In a nutshell, digitizing HR is about understanding the tech and having the right partnerships. With partnerships, I mean, not consultants doing high level analysis, but “hands-on” specialists — both on the HR and the IT side - who are both willing to bring HR to the next maturity level.”
In Summary | 7 digitization keys for digital talent strategists
1 – Don’t leave it to IT.
Personally invest in your technical understanding, and take ownership
2 – Do work with IT to build the digital business case
This must speak to both CEO and CFO, presenting the downside of ‘business as usual’
3 – Bring a T-shaped profile onto your team
The ideal blends HR and IT knowhow, project management and relationship-building (HR, IT, Finance). Otherwise be prepared to roll up your sleeves and learn from the specialists.
4 – Dig into your legacy architecture, and simplify before you buy
Bringing in a new system or tool in the hope of grafting onto an existing framework is a recipe for spaghetti.

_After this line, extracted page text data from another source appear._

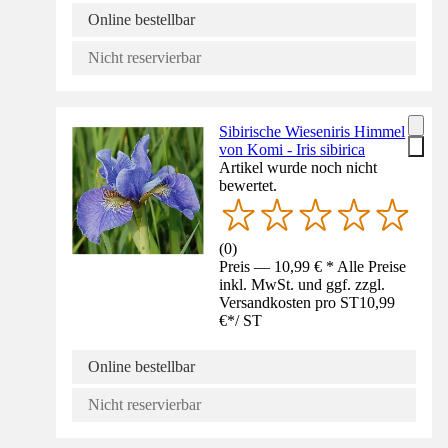
Online bestellbar
Nicht reservierbar
Sibirische Wieseniris Himmel
von Komi - Iris sibirica
Artikel wurde noch nicht
bewertet.
(
0
)
Preis — 10,99 € * Alle Preise
inkl. MwSt. und ggf. zzgl.
Versandkosten pro ST
10,99
€
*
/
ST
Online bestellbar
Nicht reservierbar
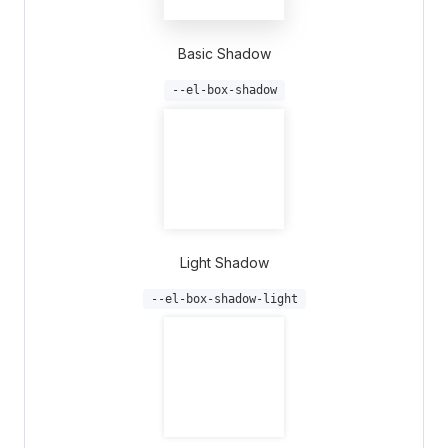
Basic Shadow
--el-box-shadow
Light Shadow
--el-box-shadow-light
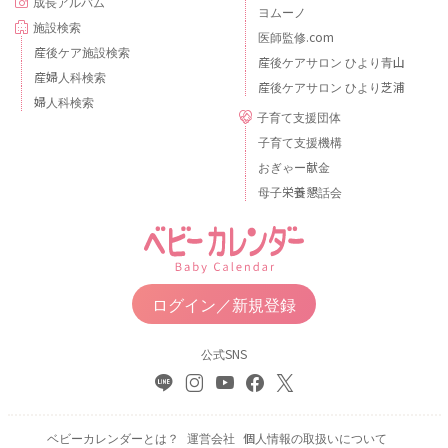
成長アルバム
ヨムーノ
施設検索
医師監修.com
産後ケア施設検索
産後ケアサロン ひより青山
産婦人科検索
産後ケアサロン ひより芝浦
婦人科検索
子育て支援団体
子育て支援機構
おぎゃー献金
母子栄養懇話会
ログイン／新規登録
公式SNS
ベビーカレンダーとは？
運営会社
個人情報の取扱いについて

5 – Lock down commitment from big providers
No matter the size and punching power of your organization, this needs to be in place up front. It will take foresight and negotiating muscle.
6 – Preserve the human
Emphasize both face-time and a user-friendly interface. Reduced human contact combined with a rise in under-performing tools will almost certainly backfire.
7 – Keep a keen eye on data quality
The old adage of ‘rubbish in, rubbish out’ is more relevant than ever if you are to leverage digital predictive power.